The Gentleman grunted. “Even so, Davidovich has to remember that we kidnapped him and threatened to murder his family if he didn’t—”
“He remembers. But he also understands,” said Pharos. “He’s come to embrace our philosophy. And he has more than demonstrated his willingness to participate in his own corruption. He has not only done more than he was asked, he made improvements on the project without being told. He made suggestions for ways to increase operational efficiency. He’s been innovative. He’s clearly taking pride in our version of his Regis project. You can track his progression in the interviews and transcripts of the conversations Boy taped, including those done when he didn’t know he was being taped. Casual dinner chatter. At first he referred to it as ‘that thing you want me to do.’ Then it was ‘your project,’ then ‘the project.’ Then ‘this project’—a change that suggests a connection to something immediate. Last summer, he began slipping, calling it ‘our project.’ That was a major jump forward. Major. But the real change began occurring around the first of this year, when he several times called Regis his project.”

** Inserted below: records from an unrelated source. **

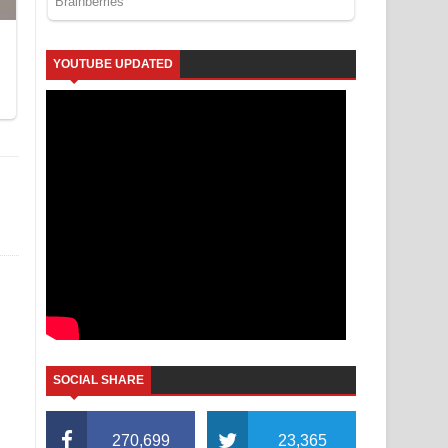
YOUTUBE UPDATED
SOCIAL SHARE
270,699
23,365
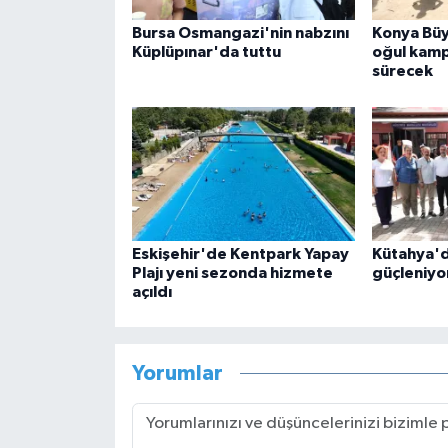
Bursa Osmangazi'nin nabzını
Konya Büy
Küplüpınar'da tuttu
oğul kamp
sürecek
Eskişehir'de Kentpark Yapay
Kütahya'd
Plajı yeni sezonda hizmete
güçleniyo
açıldı
Yorumlar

“Well, technically, it is…”
“Only technically. On one hand, he built it for DARPA, and on the other, he knows that we hijacked it. It was taken away from him. What he’s proved, th
ough, is that he not only wants back in, he wants to remain lead software engineer. Permanently. I think it’s clear the man has crossed his own personal Rubicon, that he’s embraced a new life. That he’s accepted that he is a part of this.”

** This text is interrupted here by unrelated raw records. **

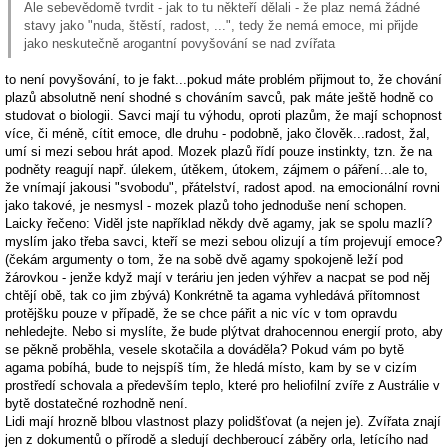
Ale sebevědomě tvrdit - jak to tu někteří dělali - že plaz nemá žádné
stavy jako "nuda, štěstí, radost, ...", tedy že nemá emoce, mi přijde
jako neskutečně arogantní povyšování se nad zvířata
to není povyšování, to je fakt...pokud máte problém přijmout to, že chování
plazů absolutně není shodné s chováním savců, pak máte ještě hodně co
studovat o biologii. Savci mají tu výhodu, oproti plazům, že mají schopnost
více, či méně, cítit emoce, dle druhu - podobně, jako člověk...radost, žal,
umí si mezi sebou hrát apod. Mozek plazů řídí pouze instinkty, tzn. že na
podněty reagují např. úlekem, útěkem, útokem, zájmem o páření...ale to,
že vnímají jakousi "svobodu", přátelství, radost apod. na emocionální rovni
jako takové, je nesmysl - mozek plazů toho jednoduše není schopen.
Laicky řečeno: Viděl jste například někdy dvě agamy, jak se spolu mazlí?
myslím jako třeba savci, kteří se mezi sebou olizují a tím projevují emoce?
(čekám argumenty o tom, že na sobě dvě agamy spokojeně leží pod
žárovkou - jenže když mají v teráriu jen jeden výhřev a nacpat se pod něj
chtějí obě, tak co jim zbývá) Konkrétně ta agama vyhledává přítomnost
protějšku pouze v případě, že se chce pářit a nic víc v tom opravdu
nehledejte. Nebo si myslíte, že bude plýtvat drahocennou energií proto, aby
se pěkně proběhla, vesele skotačila a dováděla? Pokud vám po bytě
agama pobíhá, bude to nejspíš tím, že hledá místo, kam by se v cizím
prostředí schovala a především teplo, které pro heliofilní zvíře z Austrálie v
bytě dostatečné rozhodně není.
Lidi mají hrozně blbou vlastnost plazy polidšťovat (a nejen je). Zvířata znají
jen z dokumentů o přírodě a sledují dechberoucí záběry orla, letícího nad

“Even though he’s still a prisoner?”
“Yes,” said Pharos. “Though I think he hopes that our bringing him here is a step toward changing that relationship.”
“Even though he knows that if he betrays us even now his family will suffer?”
“Even so. He’s at that stage of acceptance and rationalization when he views this as protection for them rather than a threat.”
The burned man shook his head. “Bloody hell.”
They sat and watched the birds, sipping tea, enjoying each other’s company for the first time in a very long while.
“So,” said Pharos, “what do you think about bringing Davidovich into the family? To let him become an employee rather than a caged bird?”
“If we did, I would still want him watched.”
“Of course he’ll be watched. And even if we tell him that his family is no longer in immediate threat, he’s smart enough to know that it won’t mean they’re safe from us. By now he has to have an excellent sense of the kind of power, the kind of reach, we have. A man as smart as him would make sure that he is always of use, always valuable, and therefore his family, by extension, is too valuable to hurt. Just as he’ll know that a member of our group, rather than its victim, would be able to do more direct and obvious good for his son and mother.”
“And the wife—?”
“How much would you like to wager that within a year of joining us Davidovich would ask a special favor of Boy?”
“What? Have her killed?”
Pharos spread his hands. “We’ve seen that pathology before.”
The Gentleman nodded. A nurse came and refilled their cups and brought a plate of nutrient-rich cakes. Pharos knew that the Gentleman’s cakes were laced with more of Doctor Rizzo’s cocktail.
It was the Gentleman who finally broke the silence.
“It’s all going to start soon,” he said, and then a moment later amended that statement. “It’s all going to end soon.”